Wie es scheint, ist dies ein Gruß der Trump-Truppe, als Antwort auf die Massenunruhen nach den Wahlen, ein englischer Demotivator.

Dem bin ich mal nachgegangen.

Der Vater von George Soros, Tivardar Schwartz, war als Freiwilliger in der Österreichisch-Ungarischen K.u.K.-Armee im Ersten Weltkrieg. Fiel in russische Gefangenschaft und wurde in ein Gefangenenlager in Sibirien verschickt, floh und kam nach Budapest zurück.
Schrieb im Jahre 1923 die Erzählung „Moderne Robinsons“ (esperanto Modernaj Robinzonoj).
Seine Ehefrau Erzebet Szucz gebar ihm zwei Söhne – Pavel (Paul) und György (George).
Während der Deportation der ungarischen Juden in den Jahren 1944-45 halfen sie vielen von ihnen aktiv, mit Hilfe von falschen Papieren sich vor den Verfolgungen zu verbergen.
(hier ist wieder fraglich, wie verläßlich solche „Aussagen“ sind, denn die Deutschen hatten erst Ende März 1944 Ungarn besetzt. Die darauffolgenden Deportationen wurden laut Lügipedia „am 9. Juli vorläufig eingestellt„, also nach 3 Monaten. Danach hatten die Deutschen in Ungarn schon andere Sorgen als Juden zu deportieren, denn ab Ende September besetzte die Rote Armee schrittweise Ungarn, die Jahreszahl 1945 ist also ziemlich sicher falsch; leider fehlen im Text einige Quellenangaben, und es gab nicht wenige Leute nach dem Krieg, die behaupteten, Juden zur Flucht verholfen zu haben – d.Ü.)

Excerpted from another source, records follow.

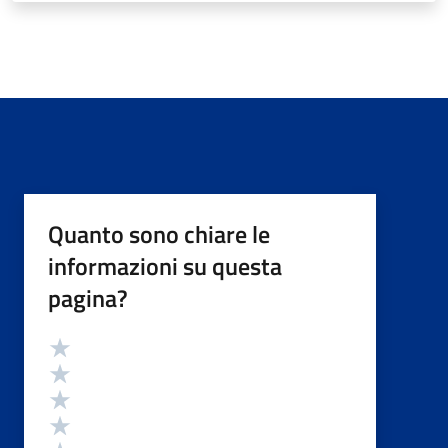
Quanto sono chiare le
informazioni su questa
pagina?
Valutazione
Valuta 5 stelle su 5
Valuta 4 stelle su 5
Valuta 3 stelle su 5
Valuta 2 stelle su 5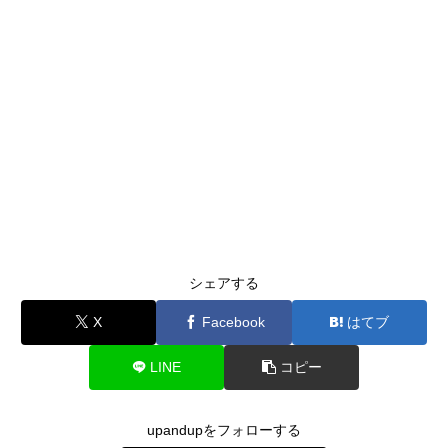
シェアする
X
Facebook
はてブ
LINE
コピー
upandupをフォローする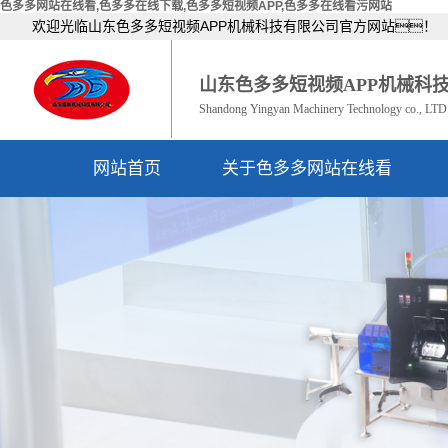
色多多网站在线看,色多多在线下载,色多多短视频APP,色多多在线看污网站
欢迎光临山东色多多短视频APP机械科技有限公司官方网站！
山东色多多短视频APP机械科
Shandong Yingyan Machinery Technology co., LTD
网站首页
关于色多多网站在线看
公司简介
资质荣誉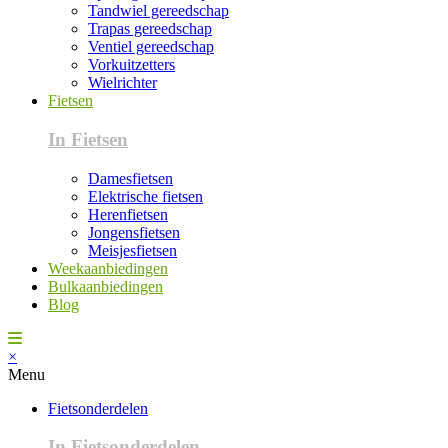
Tandwiel gereedschap
Trapas gereedschap
Ventiel gereedschap
Vorkuitzetters
Wielrichter
Fietsen
In Fietsen
Damesfietsen
Elektrische fietsen
Herenfietsen
Jongensfietsen
Meisjesfietsen
Weekaanbiedingen
Bulkaanbiedingen
Blog
×
Menu
Fietsonderdelen
In Fietsonderdelen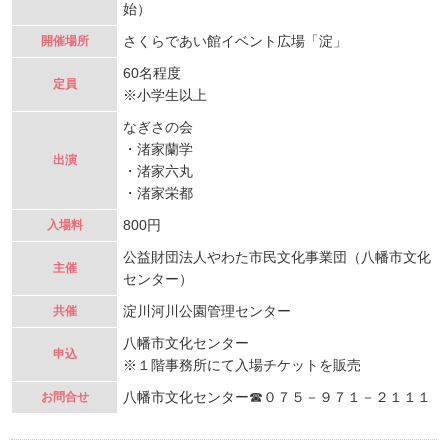
始）
さくらであい館イベント広場「淀」
開催場所
60名程度
定員
※小学生以上
なぎさの会
・渚家蘭学
出演
・渚家六丸
・渚家栄都
800円
入場料
公益財団法人やわた市民文化事業団（八幡市文化
主催
センター）
淀川河川公園管理センター
共催
八幡市文化センター
申込
※１階事務所にて入場チケットを販売
八幡市文化センター☎０７５－９７１－２１１１
お問合せ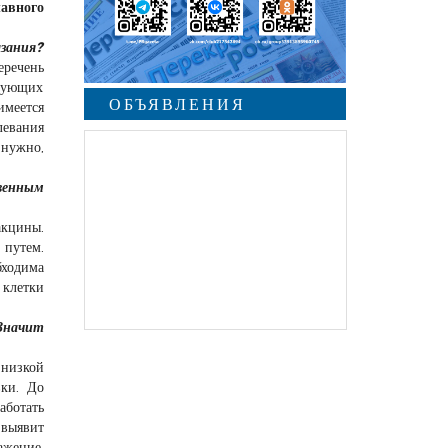
лавного
азания?
еречень
едующих
ОБЪЯВЛЕНИЯ
меется
левания
 нужно,
венным
акцины.
 путем.
бходима
 клетки
 Значит
 низкой
вки. До
аботать
 выявит
ажение,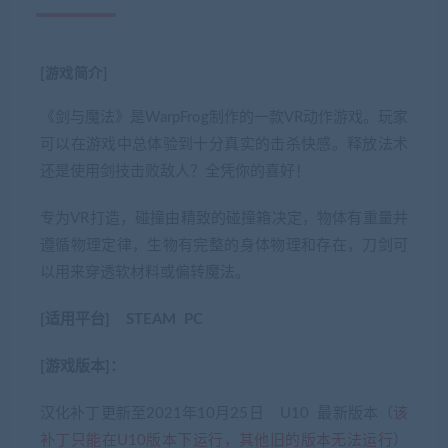
[游戏简介]
《剑与魔法》是WarpFrog制作的一款VR动作游戏。玩家
可以在游戏中总体验到十分真实的击杀快感。释放法术
还是使用剑技击败敌人？全凭你的喜好！
专为VR打造，碰撞由精致的碰撞箱决定，物体有重量并
遵循物理定律，生物有完整的身体物理和存在，刀剑可
以用来穿透软材料或偏转魔法。
[适用平台] STEAM PC
[游戏版本]：
汉化补丁更新至2021年10月25日 U10 最新版本（
该
补丁只能在U10版本下运行，其他旧的版本无法运行
）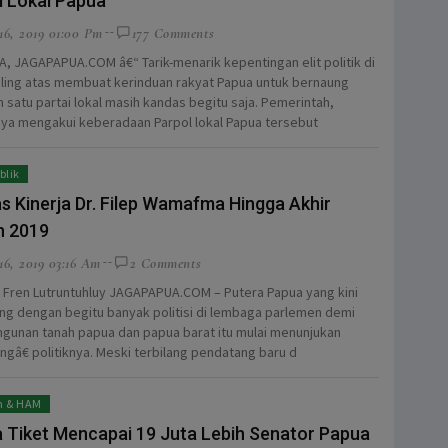
i Lokal Papua
16, 2019 01:00 Pm
177 Comments
, JAGAPAPUA.COM â€“ Tarik-menarik kepentingan elit politik di
aling atas membuat kerinduan rakyat Papua untuk bernaung
 satu partai lokal masih kandas begitu saja. Pemerintah,
ya mengakui keberadaan Parpol lokal Papua tersebut
blik
as Kinerja Dr. Filep Wamafma Hingga Akhir
n 2019
6, 2019 03:16 Am
2 Comments
: Fren Lutruntuhluy JAGAPAPUA.COM – Putera Papua yang kini
ng dengan begitu banyak politisi di lembaga parlemen demi
unan tanah papua dan papua barat itu mulai menunjukan
ngâ€ politiknya. Meski terbilang pendatang baru d
 & HAM
 Tiket Mencapai 19 Juta Lebih Senator Papua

Und hier haben wir einen Ausschnitt aus einem Interview-Stenogramm von George Soros, das er Steve Croft, einem CBS-Journalisten, für die Sendung „60 Minutes“ im Jahre 1998 gab. (im Folgenden rückübersetzt aus dem Russischen – d.Ü.)

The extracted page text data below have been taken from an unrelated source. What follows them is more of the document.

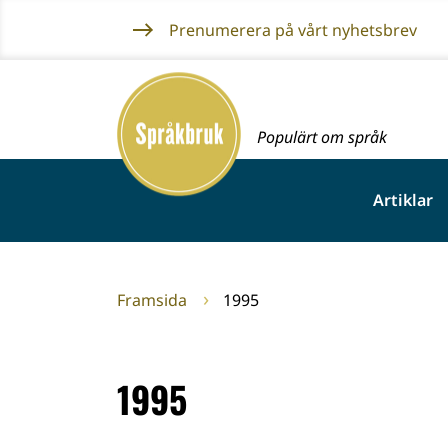
Gå
Prenumerera på vårt nyhetsbrev
till
innehållet
Framsida
Populärt om språk
Artiklar
Framsida
1995
1995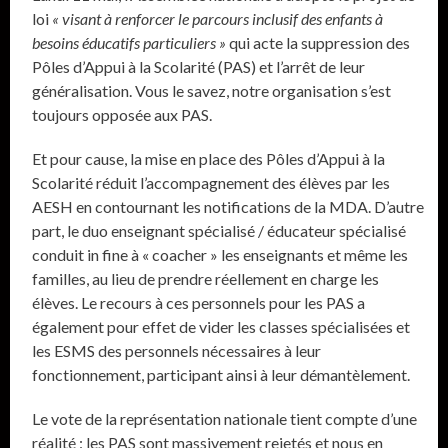
loi
« visant à renforcer le parcours inclusif des enfants à
besoins éducatifs particuliers »
qui acte la suppression des
Pôles d’Appui à la Scolarité (PAS) et l’arrêt de leur
généralisation. Vous le savez, notre organisation s’est
toujours opposée aux PAS.
Et pour cause, la mise en place des Pôles d’Appui à la
Scolarité réduit l’accompagnement des élèves par les
AESH en contournant les notifications de la MDA. D’autre
part, le duo enseignant spécialisé / éducateur spécialisé
conduit in fine à « coacher » les enseignants et même les
familles, au lieu de prendre réellement en charge les
élèves. Le recours à ces personnels pour les PAS a
également pour effet de vider les classes spécialisées et
les ESMS des personnels nécessaires à leur
fonctionnement, participant ainsi à leur démantèlement.
Le vote de la représentation nationale tient compte d’une
réalité : les PAS sont massivement rejetés et nous en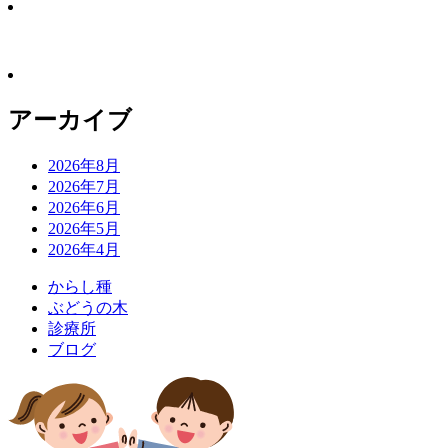
アーカイブ
2026年8月
2026年7月
2026年6月
2026年5月
2026年4月
か
ら
し
種
ぶ
ど
う
の
木
診
療
所
ブ
ロ
グ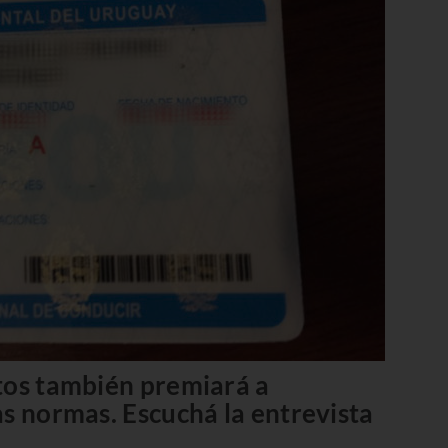
tos también premiará a
as normas. Escuchá la entrevista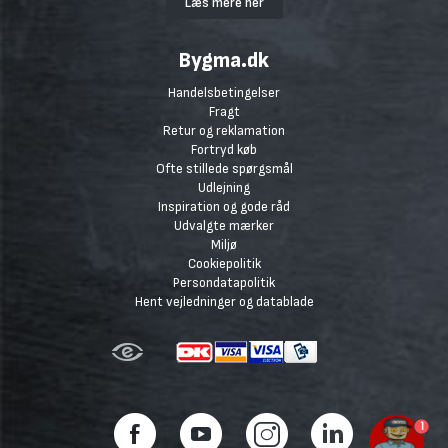
Læs mere her
Bygma.dk
Handelsbetingelser
Fragt
Retur og reklamation
Fortryd køb
Ofte stillede spørgsmål
Udlejning
Inspiration og gode råd
Udvalgte mærker
Miljø
Cookiepolitik
Persondatapolitik
Hent vejledninger og datablade
1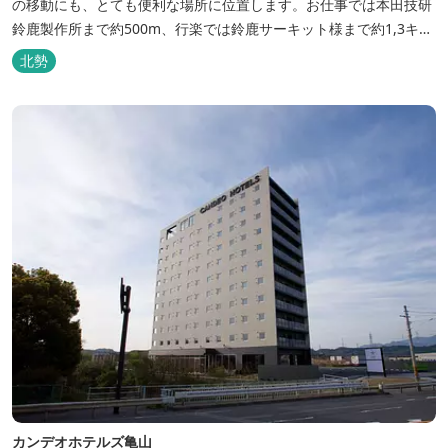
の移動にも、とても便利な場所に位置します。お仕事では本田技研
鈴鹿製作所まで約500m、行楽では鈴鹿サーキット様まで約1,3キ
ロ、スポーツ行事では鈴鹿スポーツガーデン様まで約3キロととて
北勢
も近い場所にあります。亀山市へのアクセスも便利でシャープ亀山
工場では約10キロと鈴鹿市では近い場所となっております。
カンデオホテルズ亀山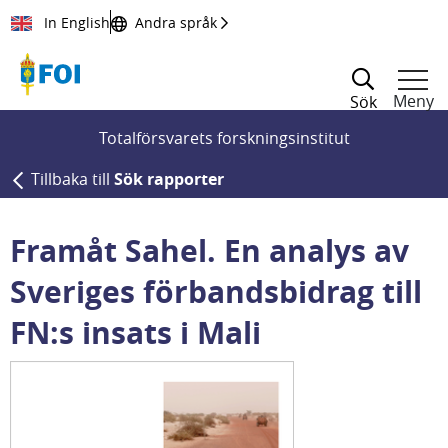
Till innehållet
In English
Andra språk
Meny
Sök
Totalförsvarets forskningsinstitut
Tillbaka till
Sök rapporter
Framåt Sahel. En analys av
Sveriges förbandsbidrag till
FN:s insats i Mali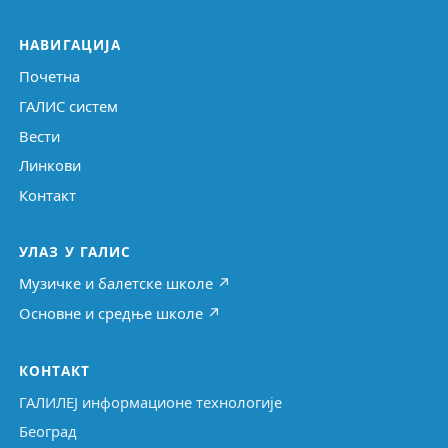
НАВИГАЦИЈА
Почетна
ГАЛИС систем
Вести
Линкови
Контакт
УЛАЗ У ГАЛИС
Музичке и балетске школе ↗
Основне и средње школе ↗
КОНТАКТ
ГАЛИЛЕЈ информационе технологије
Београд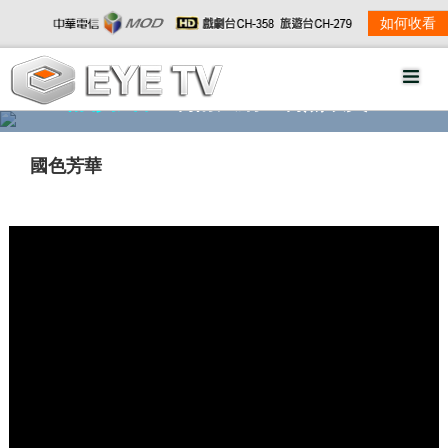
如何收看
精彩影音
劇情大綱
劇照欣賞
國色芳華
w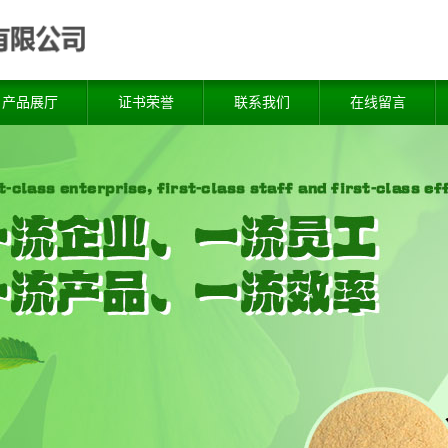
产品展厅
证书荣誉
联系我们
在线留言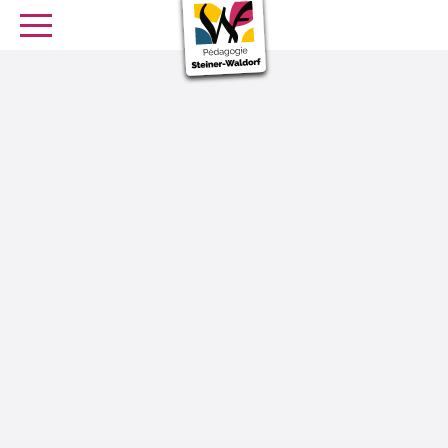
SE FORMER
OFFRES D’EMPLOI
SERVICE CIVIQUE
Librairie
Presse
Le jardin d’enfants Steiner-Waldorf est une école maternelle
alternative qui accueille généralement les enfants de 2 ans et demi à 6
ans. Dans un environnement chaleureux, proche de la nature, l’enfant
découvre la vie en groupe grâce au jeu libre, aux activités artistiques,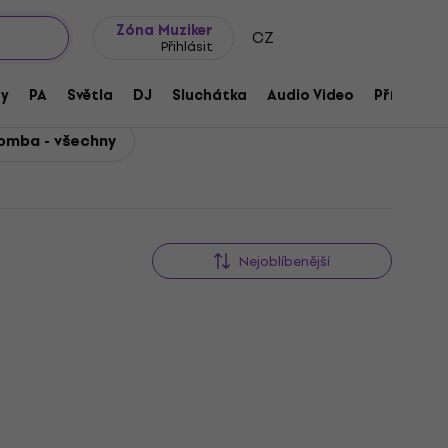
wroomy
Tipy na dárky
Často kladené otázky
Blog
Zóna Muziker
CZ
Přihlásit
ny
PA
Světla
DJ
Sluchátka
Audio Video
Příslušens
omba - všechny
Nejoblíbenější
Jako nové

Croft: Sie sind ungarischer Jude…
Soros: Ja.
C: … der den Holocoust überlebt hat.
S: Ja.
C: … indem er sich als Christ ausgegeben hat.
S: Richtig.
C: Sie haben mit eigenen Augen gesehen, wie viele Leute in Todeslager verbracht wurden.
S: Richtig. Ich war 14 Jahre alt. Und ich kann sagen, daß genau zu dieser Zeit sich mein Charakter geformt hat.
C: In welcher Hinsicht?
S: Man muß alles vorausberechnen. Man muß die Ereignisse verstehen und vorhersehen, wann eine Gefahr droht. Diese kolossale Gefahr der Not. Das heißt das sehr persönliche Gefühl für die Not.
C: Wie ich das verstehe, ist es Ihnen gelungen sich zu retten mit Hilfe eines Schwagers, der geschworen hat, daß Sie sein Taufpate sind.
S: Jaja.
C: Sie haben sich gerettet und faktisch dann geholfen, den Juden ihr Eigentum wegzunehmen.
S: Ja. Das ist richtig. Ja.
C: Für mich wäre eine solche Erfahrung geeignet, viele Leute für viele Jahre in eine psychiatrische Klinik zu bringen. War das schwer?
S: Nein. Gar nicht. Wahrscheinlich habe ich als Kind nicht erkannt, womit das verbunden ist. Das hat keine Probleme bereitet.
C: Keine Schuldgefühle?
S: Nein.
C. Nun, zum Beispiel, „ich bin Jude, und ich sehe, wie die Leute forgeschafft werden. Ich könnte leicht an deren Stelle sind, könnte dort sein“. Nichts davon?
S: Nun natürlich, ich hätte auch auf der anderen Seite sein können, oder ich hätte einer von den sein können, deren Sachen konfisziert wurden.
Aber es hatte keinen Sinn, darüber nachzudenken, ob ich dort (an deren Stelle) sein sollte, denn das war, grob gesagt, wie auf dem Markt – wenn ich nicht dort gewesen wäre, dann hätte ich das natürlich nicht getan, aber dann hätte es irgendein anderer getan, und in jeden Falle hätte man die Sachen weggenommen.
Und dies war so, unabhängig davon, ob ich dort war oder nicht; ich war einfach Zuschauer dessen, wie die Sachen abgenommen wurden. Also war bei diesen Konfiszierungen nichts von mir abhängig. Und deshalb habe ich auch keine Schuldgefühle.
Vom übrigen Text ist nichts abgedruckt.